We seeded the content with several weeks of discussion by phone, email, and wiki, and we bounded each of the two days with some organized activities for the sixty or so attendees who arrived at the Rutgers University conference center. After a session of introductions and “lightening” talks — brief, volunteer discourses on just about anything of interest — we spontaneously filled a whiteboard with a schedule of sessions that spread out over several conference rooms throughout the day. We re-grouped at the end of the day to process how things went and talk about plans for the following day.

A few things impressed me the most. One, as I told the group today, the degree of creativity, intelligence, generosity, and collaboration was amazingly high. I’m used to seeing that at JA-SIG events. Still, it amazes me to think about sixty people, a third of whom had never even been exposed to our community, creating this experience for themselves, organizing it together in the best possible way, asking and answering important questions, planning future work together, learning and sharing, designing code, and just enjoying each other’s company–all over the course of 48 hours.

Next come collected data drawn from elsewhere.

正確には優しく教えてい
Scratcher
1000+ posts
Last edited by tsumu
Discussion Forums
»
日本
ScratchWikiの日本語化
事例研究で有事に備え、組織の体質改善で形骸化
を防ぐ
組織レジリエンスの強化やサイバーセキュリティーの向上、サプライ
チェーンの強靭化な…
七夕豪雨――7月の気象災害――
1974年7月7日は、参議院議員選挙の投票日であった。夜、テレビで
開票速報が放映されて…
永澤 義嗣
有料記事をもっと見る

I was also particularly impressed by the motivation and rigor with which our gang made really productive strides towards beginning important new initiatives that had been on the back burner for a long time in the areas of licensing, portlet sharing, LMS/portal integration, and project incubation, to name a few. We left the unconference with a list of follow-up activities and go-to people assigned to them. (A number of them have stayed a few days longer to get some real stuff done.)

I’ll say more about the unconference in upcoming posts, but, in summary, I think I speak for most of us by saying that I’m really looking forward to the next one.